So, you've written a manuscript, which you have edited, re-edited, and polished. Someone other than a relative has read it. You also have in hand a professional, polished query letter and synopsis. Now you are ready to query agents. This can be a daunting prospect, considering the number of literary agents out there.
In my last post, I included links to two sites: Query Tracker and Agent Query. This is where I start. They are free sites. On each of their home pages you can do a simple search for literary agents who represent what you're trying to sell, and out of the magic box will pop a list of potential agents for you to query. Again, this is a great place to start.
I'm going to stop right here and admit I suffer from a little undiagnosed OCD. My brand of anal-retentiveness has two major benefits, though. First, the more organized you are, the easier it is to prevent a double-query disaster. Second, this process is a bit like riding a bike in a hurricane. Pressing that send button, knowing you have no control over what happens to your query from that moment forward, is an uncomfortable feeling. Never underestimate the power of having something tangible to track when there's absolutely nothing you can do otherwise.
So you have your lists. You're ready to blast all these agents' inboxes with queries and hope for the best, right? No. No. No. No. No. You're just getting started.
Each of these potential agents (PAs) has specific requirements for all queries. Some of these PAs might be more receptive to your work than others. Some might also be closed to queries. No database can keep up with the rapid changes in PAs statuses, so I take each agent, and if there is a link to their website, do a quick check of their query status, their requirements, and what they represent.
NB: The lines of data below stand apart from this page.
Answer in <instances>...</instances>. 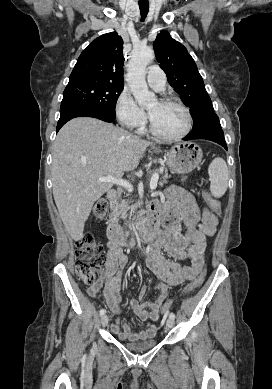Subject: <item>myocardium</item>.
I'll return each instance as SVG.
<instances>
[{"instance_id":"1","label":"myocardium","mask_w":272,"mask_h":389,"mask_svg":"<svg viewBox=\"0 0 272 389\" xmlns=\"http://www.w3.org/2000/svg\"><path fill=\"white\" fill-rule=\"evenodd\" d=\"M158 101L162 104H173V105L178 106L185 114L186 126H185L184 130L177 135H172V136L165 135L156 129V127L153 123V120L148 113L149 129H150V132L152 133V135H154L155 137H157L161 140H164V141H178V140L185 138L190 133L192 126H193V119H192V115H191L189 108L180 100H178L176 98H172V97H162Z\"/></svg>"}]
</instances>
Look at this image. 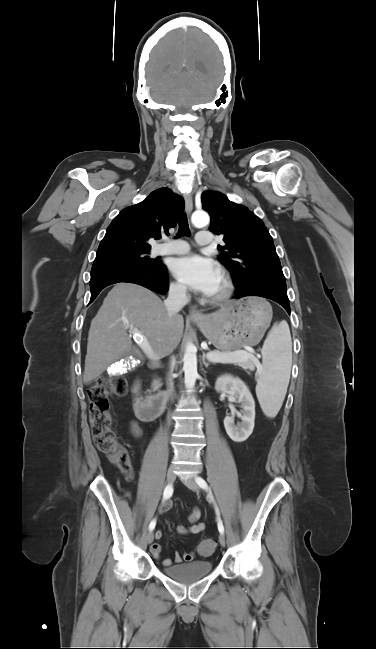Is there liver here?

I like hard copies to refer to later, so I print the agent bios, submission requirements, and anything pertinent. This nets me a fairly sizable list.
At this point, you're ready to dig a little deeper. From this list of PAs the next step I take is really just a precaution. I check them out on Preditors and Editors, a website addressing concerns about agent practices (ie Do they charge you money, which no reputable agent will do). You can search each agent by name.
Next, I practice a little Google-fu. I read every article, website, blog, or interview mentioning each agent and/or agency. I look for any insight into either what they've chosen in the past or what they're hoping to acquire that is similar to my ms. This step will also eliminate some that, while excellent agents, might not be the best agent for you.